Even without its notorious provenance, the painting that once hung over Hitler’s mantelpiece—“Die Vier Elemente: Feuer, Wasser und Erde, Luft (The Four Elements: Fire, Water and Earth, Air)” by Adolf Ziegler (1892 – 1959)—looks malignant and bankrupt. An absurd grafting of prettified Aryan faces onto perfectly molded Renaissance bodies, Ziegler’s undated triptych is hardly the most visually unsettling work in the Guggenheim Museum’s Chaos and Classicism: Art in France, Italy, and Germany, 1918 – 1936, but it does give you pause. Installed inside a room filled with outsized Fascist art, it nestles at the core of an infernal culture’s preening self-regard. You’ll never look at kitsch—or its modern-day, fine-art incarnations—the same way again.

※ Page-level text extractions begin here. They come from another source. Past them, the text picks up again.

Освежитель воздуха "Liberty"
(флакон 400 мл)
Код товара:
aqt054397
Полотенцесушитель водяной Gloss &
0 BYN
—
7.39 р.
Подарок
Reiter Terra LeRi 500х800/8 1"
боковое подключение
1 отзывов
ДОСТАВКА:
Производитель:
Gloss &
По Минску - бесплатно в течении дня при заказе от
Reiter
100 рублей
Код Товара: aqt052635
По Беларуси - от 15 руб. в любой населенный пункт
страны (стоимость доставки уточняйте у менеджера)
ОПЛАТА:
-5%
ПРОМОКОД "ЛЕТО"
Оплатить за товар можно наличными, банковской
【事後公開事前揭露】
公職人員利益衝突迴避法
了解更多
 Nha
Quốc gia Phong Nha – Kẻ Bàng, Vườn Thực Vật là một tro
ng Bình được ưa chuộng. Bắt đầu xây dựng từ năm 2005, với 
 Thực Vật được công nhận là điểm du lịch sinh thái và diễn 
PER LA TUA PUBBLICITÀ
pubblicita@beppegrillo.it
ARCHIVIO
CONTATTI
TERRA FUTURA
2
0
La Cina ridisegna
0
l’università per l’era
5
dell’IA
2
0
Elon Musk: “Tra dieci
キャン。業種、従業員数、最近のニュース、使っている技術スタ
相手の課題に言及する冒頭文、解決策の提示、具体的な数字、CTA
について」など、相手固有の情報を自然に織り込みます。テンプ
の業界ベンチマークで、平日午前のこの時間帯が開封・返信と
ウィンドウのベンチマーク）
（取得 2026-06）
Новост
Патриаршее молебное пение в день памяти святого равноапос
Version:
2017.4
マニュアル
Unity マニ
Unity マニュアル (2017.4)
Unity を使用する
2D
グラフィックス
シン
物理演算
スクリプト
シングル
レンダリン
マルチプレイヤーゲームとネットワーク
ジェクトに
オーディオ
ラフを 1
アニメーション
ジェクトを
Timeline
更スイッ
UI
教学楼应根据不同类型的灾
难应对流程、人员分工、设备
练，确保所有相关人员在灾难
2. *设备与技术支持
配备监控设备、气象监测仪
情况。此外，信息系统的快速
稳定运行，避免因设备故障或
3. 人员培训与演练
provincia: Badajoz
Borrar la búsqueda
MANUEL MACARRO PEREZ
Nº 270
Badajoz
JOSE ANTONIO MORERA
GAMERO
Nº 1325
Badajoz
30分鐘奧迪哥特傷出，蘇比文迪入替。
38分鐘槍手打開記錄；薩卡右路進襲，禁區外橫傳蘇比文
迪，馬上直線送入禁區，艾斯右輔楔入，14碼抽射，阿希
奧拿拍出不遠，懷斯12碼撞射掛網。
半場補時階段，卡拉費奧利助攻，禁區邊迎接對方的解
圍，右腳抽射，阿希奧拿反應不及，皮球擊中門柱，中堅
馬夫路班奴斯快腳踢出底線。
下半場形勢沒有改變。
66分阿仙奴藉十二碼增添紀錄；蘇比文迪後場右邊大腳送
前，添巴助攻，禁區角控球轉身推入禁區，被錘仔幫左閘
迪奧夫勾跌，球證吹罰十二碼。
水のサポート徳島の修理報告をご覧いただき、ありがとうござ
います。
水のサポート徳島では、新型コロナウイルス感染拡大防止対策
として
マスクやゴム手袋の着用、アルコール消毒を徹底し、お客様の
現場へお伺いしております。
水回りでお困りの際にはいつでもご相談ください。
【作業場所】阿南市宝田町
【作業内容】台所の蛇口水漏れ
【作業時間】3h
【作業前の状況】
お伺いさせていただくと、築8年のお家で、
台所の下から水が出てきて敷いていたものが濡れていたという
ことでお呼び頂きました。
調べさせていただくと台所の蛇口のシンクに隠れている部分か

Despite its title, chaos rears its ugly head exactly once in Chaos and Classicism, in the form of Otto Dix’s 1925 etching suite Der Krieg (The War)—Western art’s most powerful evocation of the barbarity of mechanized warfare and the one truly great work on display. Arrayed across long vitrines at the base of the Guggenheim’s ramp, the rest of the exhibition, spiraling upward, flees it like a contagion. And that’s exactly the point.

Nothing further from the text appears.